The macular hole, on the other hand, is a pathology of the macula in which the vitreous has not detached but remains very attached to the central area, to the fovea; being very adherent and coercing (i.e. moving backwards, pulling on the surface of the retina) creates the possibility of the formation of the macular hole, which is much faster than macular pucker (i.e. the epiretinal membrane) in its formation.
The macular hole can also form within a week / fifteen days: the patient begins to see slightly distorted and cannot see in the central area of the visual field, until then a scotoma forms, which is an absence of the vision of the central area.
This is the macular hole in its various stages, due to the traction of the vitreous on the central area.
It must be diagnosed quickly and decided with the ophthalmologist which path to take.
There is a drug to be inserted inside the vitreous cavity which favors the detachment of the vitreous from the central area, hence the non-formation of the macular hole.
Then there is vitrectomy, which, especially if minimally invasive, is the treatment to be performed in the macular hole, which is an absence of retinal tissue in the central area and is an acute, urgent and absolutely disabling pathology.
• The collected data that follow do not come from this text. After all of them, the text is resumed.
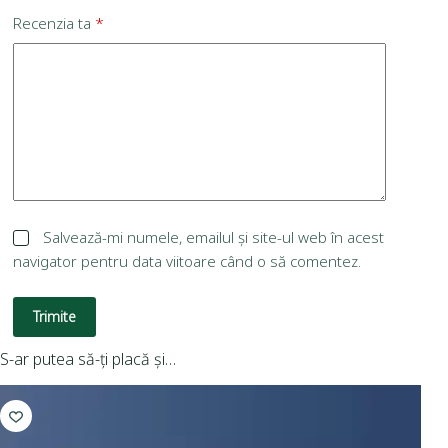
Recenzia ta
*
Salvează-mi numele, emailul și site-ul web în acest
navigator pentru data viitoare când o să comentez.
Trimite
S-ar putea să-ți placă și…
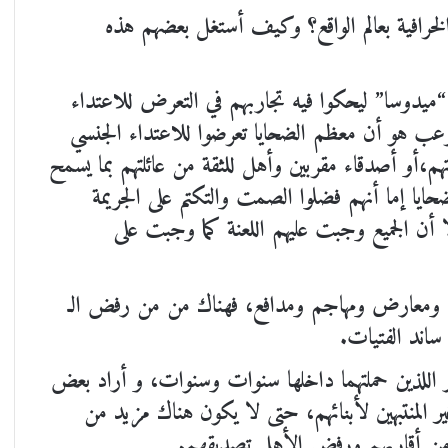
افية بعالم الواقع؟ وكيف أستغل بعضهم هذه
يدوسا” ليحكوا فيه تجاربهم في التعرض للاعتداء
رعب هو أن معظم الضحايا تعرضوا للاعتداء الجنسي
تهم،أو أصدقاء مقربين وأهل للثقة من عائلتهم بما يسمح
ايا إما أنهم فضلوا الصمت والتكتم على الجريمة
 أن الجميع وجبت عليهم اللعنة كما وجبت على
يد ومعارض ومهاجم ومدافع، فهناك من من رفض الـ
اند الفتيات.
ر اللذين حملتهما داخلها سنوات وسنوات، و أراد بعض
 المنتبهين لأبنائهم، حتى لا يكون هناك مزيد من
ر من أقاربهم ورفض الأهل تصديقهم.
This is an operable pathology with a very high margin of success, especially if operated in its initial stages and with a minimally invasive vitrectomy, therefore with small holes and very little aggressive technologies.
It is not clear what determines the formation of the macular pucker (also referred to as epiretinal membrane): it can occur spontaneously, more frequently after 50 years and may be secondary to inflammatory processes, after retinal detachment or laser treatment. The epiretinal membrane (or macular pucker) is a disease affecting the eye in the border between the vitreous and macular area, that part of the central retina that deals with detailed vision, such as reading or driving a vehicle.
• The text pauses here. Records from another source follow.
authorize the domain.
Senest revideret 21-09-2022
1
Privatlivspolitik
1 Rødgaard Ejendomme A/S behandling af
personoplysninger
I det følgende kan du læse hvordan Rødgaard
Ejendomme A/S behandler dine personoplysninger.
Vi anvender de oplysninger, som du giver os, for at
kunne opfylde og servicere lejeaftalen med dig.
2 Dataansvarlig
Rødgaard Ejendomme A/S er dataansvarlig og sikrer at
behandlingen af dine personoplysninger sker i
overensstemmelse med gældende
The inner limiting membrane which normally delimits the boundary between the vitreous and the retina, thickens and tends to wrinkle for the cell proliferation along the inner surface and the production of fibrous tissue by the accessory cells to the retina.
They determine tractions that generate radial folds and alter the normal course of the retinal vessels causing disorders to metabolic exchange with a consequent thickening of the macula. The visual impairment can vary greatly, from none to severe with a very slow period of evolution. The patient generally experiences a blurred vision, a distortion of the images (metamorphopsia), sometimes diplopia (double vision).
The main symptom which consists the deformation of images is identified with the Amsler test, a grid on which the patient draws the distortion of the perceived images.
The Center of Dr. Alberto Bellone is one among the Centers of Excellence for the diagnosis and treatment of macular pucker.
Surgery For Macular Pucker: Vitrectomy
Epiretinal membrane therapy is surgical and is based on vitrectomy (removal of the vitreous body), peeling of the pucker and the internal limiting membrane.
With surgery, it is possible to achieve retinal integrity: this results in improved visual capability with reduced symptoms such as blur and image distortion.
Epiretinal membrane removal is performed in local anaesthesia and does not require hospitalization. It is almost painless, with a quick return to social life.